Dans quelques semaines, vous partez vivre à New York. Pourquoi cette
expatriation ?
J'ai 48 ans, c'est l'âge pour moi d'admettre ce que je suis, c'est-à-dire plus
un peintre qui chante qu'un chanteur qui peint. Ici, chacun a sa caste et
c'est très difficile d'en sortir. Quand je vais dans une galerie, elle me
propose d'acheter des tableaux, alors que c'est moi qui souhaite en vendre.

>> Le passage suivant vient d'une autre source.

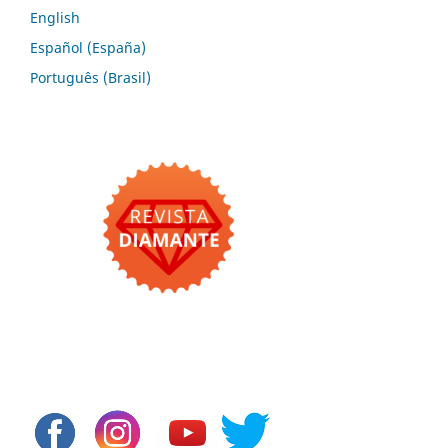
English
Español (España)
Português (Brasil)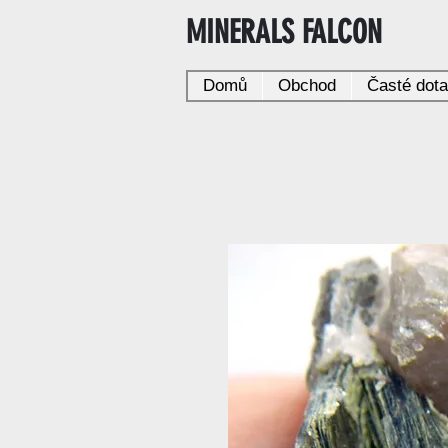
MINERALS FALCON
Domů
Obchod
Časté dot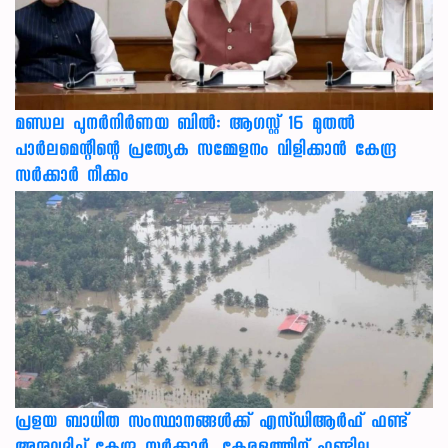
മണ്ഡല പുനർനിർണയ ബിൽ: ആഗസ്റ്റ് 16 മുതൽ
പാർലമെന്റിന്റെ പ്രത്യേക സമ്മേളനം വിളിക്കാൻ കേന്ദ്ര
സർക്കാർ നീക്കം
പ്രളയ ബാധിത സംസ്ഥാനങ്ങൾക്ക് എസ്ഡിആർഫ് ഫണ്ട്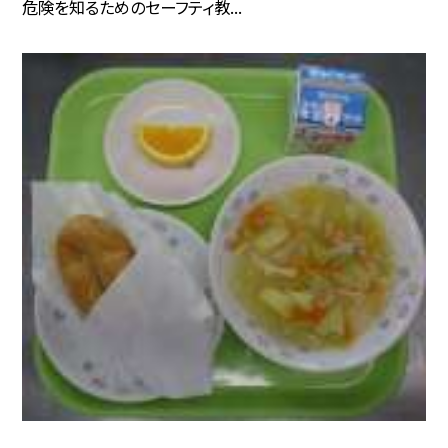
危険を知るためのセーフティ教...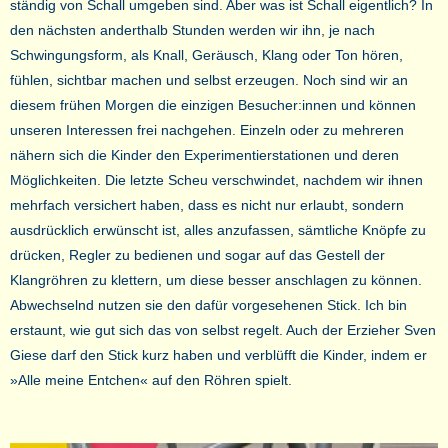
ständig von Schall umgeben sind. Aber was ist Schall eigentlich? In
den nächsten anderthalb Stunden werden wir ihn, je nach
Schwingungsform, als Knall, Geräusch, Klang oder Ton hören,
fühlen, sichtbar machen und selbst erzeugen. Noch sind wir an
diesem frühen Morgen die einzigen Besucher:innen und können
unseren Interessen frei nachgehen. Einzeln oder zu mehreren
nähern sich die Kinder den Experimentierstationen und deren
Möglichkeiten. Die letzte Scheu verschwindet, nachdem wir ihnen
mehrfach versichert haben, dass es nicht nur erlaubt, sondern
ausdrücklich erwünscht ist, alles anzufassen, sämtliche Knöpfe zu
drücken, Regler zu bedienen und sogar auf das Gestell der
Klangröhren zu klettern, um diese besser anschlagen zu können.
Abwechselnd nutzen sie den dafür vorgesehenen Stick. Ich bin
erstaunt, wie gut sich das von selbst regelt. Auch der Erzieher Sven
Giese darf den Stick kurz haben und verblüfft die Kinder, indem er
»Alle meine Entchen« auf den Röhren spielt.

Aux Etats-Unis, au contraire, on ne me connaît pas comme chanteur, ma
notoriété ne fait pas écran. Les gens ont avec mon travail de plasticien une
relation directe.
Vous vivez ce départ comme un échec ?
Non, je pars simplement pour continuer d'espérer, pour être bien, sans remords
ni chagrin. Depuis que j'ai quitté les Beaux Arts, je me sens lié à l'art sous
toutes ses formes : l'écriture, la peinture, la musique… Partir à New York,
c'est assumer cet engagement.
Vous dites-vous parfois : " J'aurais dû partir plus tôt " ?

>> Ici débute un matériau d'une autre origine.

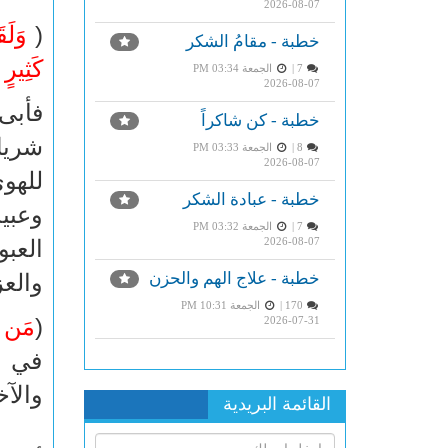
2026-08-07
(
وَلَق
خطبة - مقامُ الشكر
كَثِيرٍ 
7 |
الجمعة PM 03:34
2026-08-07
فأبى 
خطبة - كن شاكراً
شريك 
8 |
الجمعة PM 03:33
2026-08-07
للهوى
خطبة - عبادة الشكر
وعبي
7 |
الجمعة PM 03:32
2026-08-07
العبو
خطبة - علاج الهم والحزن
والعز
170 |
الجمعة PM 10:31
(
مَن كَ
2026-07-31
في ال
والآخ
القائمة البريدية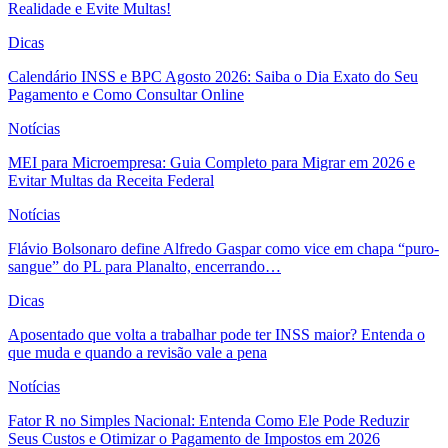
Realidade e Evite Multas!
Dicas
Calendário INSS e BPC Agosto 2026: Saiba o Dia Exato do Seu
Pagamento e Como Consultar Online
Notícias
MEI para Microempresa: Guia Completo para Migrar em 2026 e
Evitar Multas da Receita Federal
Notícias
Flávio Bolsonaro define Alfredo Gaspar como vice em chapa “puro-
sangue” do PL para Planalto, encerrando…
Dicas
Aposentado que volta a trabalhar pode ter INSS maior? Entenda o
que muda e quando a revisão vale a pena
Notícias
Fator R no Simples Nacional: Entenda Como Ele Pode Reduzir
Seus Custos e Otimizar o Pagamento de Impostos em 2026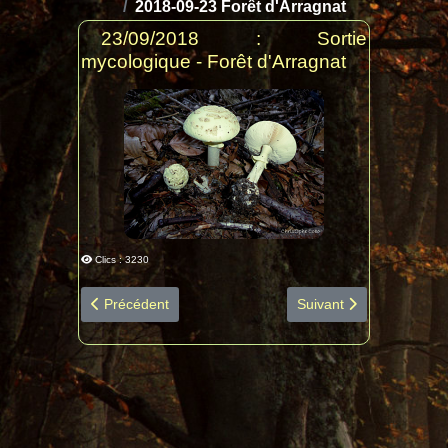
2018-09-23 Forêt d'Arragnat
23/09/2018 : Sortie
mycologique - Forêt d'Arragnat
Clics : 3230
Article précédent : 2018-10-14 Expo Séméac diapo salle
Article suivant : 2018
Précédent
Suivant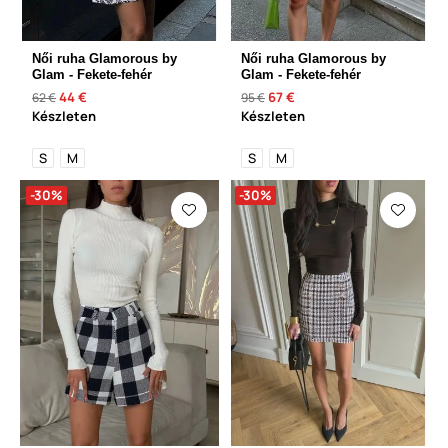
Női ruha Glamorous by
Női ruha Glamorous by
Glam - Fekete-fehér
Glam - Fekete-fehér
44 €
67 €
62 €
95 €
Készleten
Készleten
S
M
S
M
-30%
-30%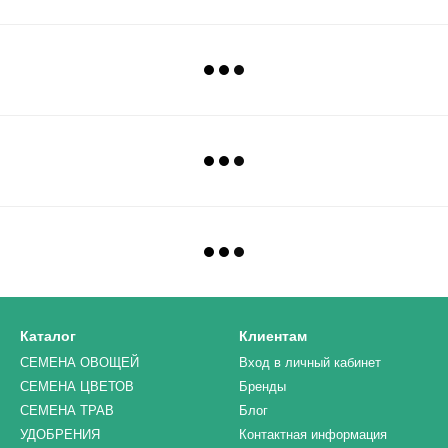
Каталог
Клиентам
СЕМЕНА ОВОЩЕЙ
Вход в личный кабинет
СЕМЕНА ЦВЕТОВ
Бренды
СЕМЕНА ТРАВ
Блог
УДОБРЕНИЯ
Контактная информация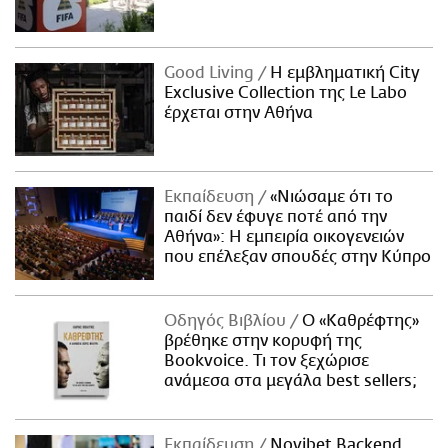
Good Living
Η εμβληματική City
Exclusive Collection της Le Labo
έρχεται στην Αθήνα
Εκπαίδευση
«Νιώσαμε ότι το
παιδί δεν έφυγε ποτέ από την
Αθήνα»: Η εμπειρία οικογενειών
που επέλεξαν σπουδές στην Κύπρο
Οδηγός Βιβλίου
Ο «Καθρέφτης»
βρέθηκε στην κορυφή της
Bookvoice. Τι τον ξεχώρισε
ανάμεσα στα μεγάλα best sellers;
Εκπαίδευση
Novibet Backend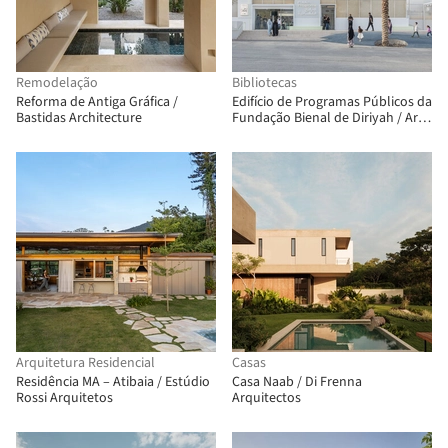
Remodelação
Bibliotecas
Reforma de Antiga Gráfica /
Edifício de Programas Públicos da
Bastidas Architecture
Fundação Bienal de Diriyah / Ariel
André-GOLEM
Arquitetura Residencial
Casas
Residência MA – Atibaia / Estúdio
Casa Naab / Di Frenna
Rossi Arquitetos
Arquitectos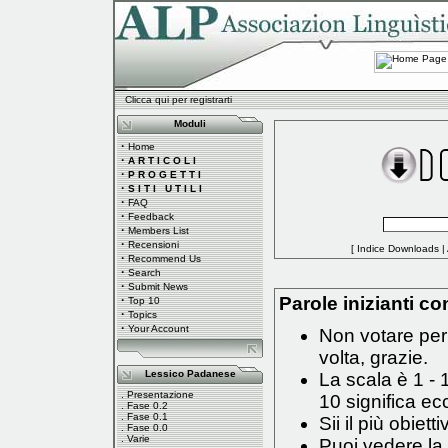
Clicca qui per registrarti
Moduli
·
Home
·
A R T I C O L I
·
P R O G E T T I
·
S I T I U T I L I
·
FAQ
·
Feedback
·
Members List
·
Recensioni
[
Indice Downloads
|
·
Recommend Us
·
Search
·
Submit News
·
Parole inizianti con
Top 10
·
Topics
·
Your Account
Non votare per 
volta, grazie.
Lessico Padanese
La scala è 1 - 
.
Presentazione
10 significa ec
.
Fase 0.2
.
Fase 0.1
Sii il più obiett
.
Fase 0.0
.
Varie
Puoi vedere la 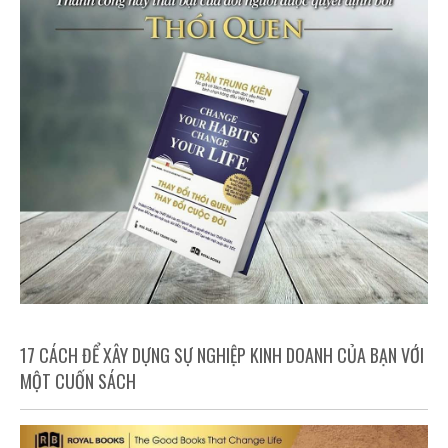
17 CÁCH ĐỂ XÂY DỰNG SỰ NGHIỆP KINH DOANH CỦA BẠN VỚI
MỘT CUỐN SÁCH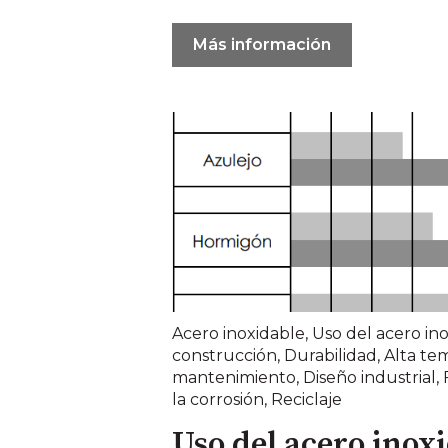
Más información
Acero inoxidable
,
Uso del acero in
construcción
,
Durabilidad
,
Alta te
mantenimiento
,
Diseño industrial
,
la corrosión
,
Reciclaje
Uso del acero inoxi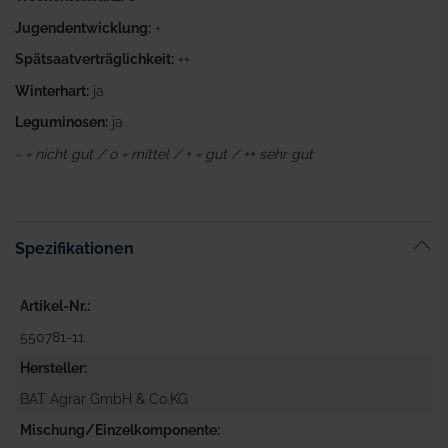
Jugendentwicklung:
+
Spätsaatverträglichkeit:
++
Winterhart:
ja
Leguminosen:
ja
- = nicht gut / o = mittel / + = gut / ++ sehr gut
Spezifikationen
Artikel-Nr.
550781-11
Hersteller
BAT Agrar GmbH & Co.KG
Mischung/Einzelkomponente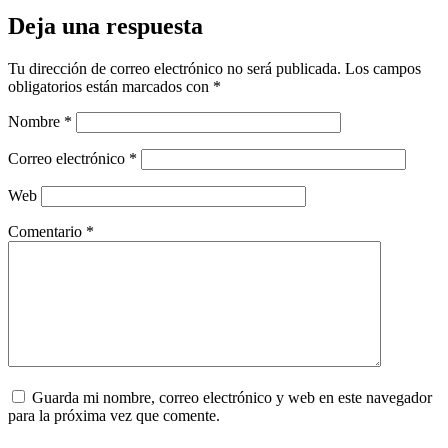
Deja una respuesta
Tu dirección de correo electrónico no será publicada.
Los campos
obligatorios están marcados con
*
Nombre
*
Correo electrónico
*
Web
Comentario
*
Guarda mi nombre, correo electrónico y web en este navegador
para la próxima vez que comente.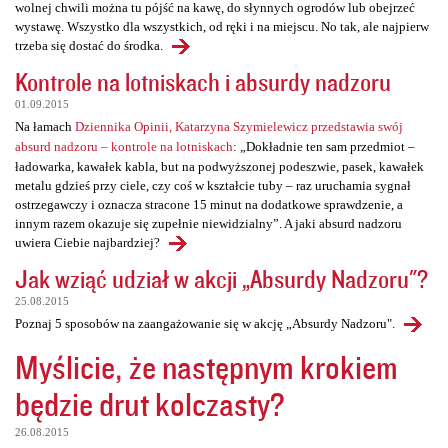
wolnej chwili można tu pójść na kawę, do słynnych ogrodów lub obejrzeć
wystawę. Wszystko dla wszystkich, od ręki i na miejscu. No tak, ale najpierw
trzeba się dostać do środka.
Kontrole na lotniskach i absurdy nadzoru
01.09.2015
Na łamach
Dziennika Opinii, Katarzyna Szymielewicz przedstawia swój
absurd nadzoru – kontrole na lotniskach
: „Dokładnie ten sam przedmiot –
ładowarka, kawałek kabla, but na podwyższonej podeszwie, pasek, kawałek
metalu gdzieś przy ciele, czy coś w kształcie tuby – raz uruchamia sygnał
ostrzegawczy i oznacza stracone 15 minut na dodatkowe sprawdzenie, a
innym razem okazuje się zupełnie niewidzialny”. A jaki absurd nadzoru
uwiera Ciebie najbardziej?
Jak wziąć udział w akcji „Absurdy Nadzoru"?
25.08.2015
Poznaj 5 sposobów na zaangażowanie się w akcję „Absurdy Nadzoru".
Myślicie, że następnym krokiem
będzie drut kolczasty?
26.08.2015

Peut-être, et ma vie aurait été complètement différente. En 1980, je ressentais
une puissance et une énergie formidables, j'ai pensé partir. Mais ma sœur venait
de s'installer en Australie et je me suis dit que ce serait trop dur pour mes
parents si je les quittais aussi.. Mon père est mort il y a deux ans, ma sœur
est revenue accompagner ma mère, je peux partir aujourd'hui sans avoir la
sensation de laisser derrière moi un trou béant.
Vous étiez proche de votre père ?
C'était un homme très cultivé, j'avais toujours besoin de me justifier auprès de
lui, de me faire admettre comme quelqu'un de profond. Il. avait été arrêté et
déporté par la Gestapo et j'avais vu sur lui les stigmates des tortures qu'on
lui avait infligées. Je me demandais toujours si j'aurais eu, moi aussi, les
couilles de résister.
Votre étrange prénom, CharlElie, vient de lui ?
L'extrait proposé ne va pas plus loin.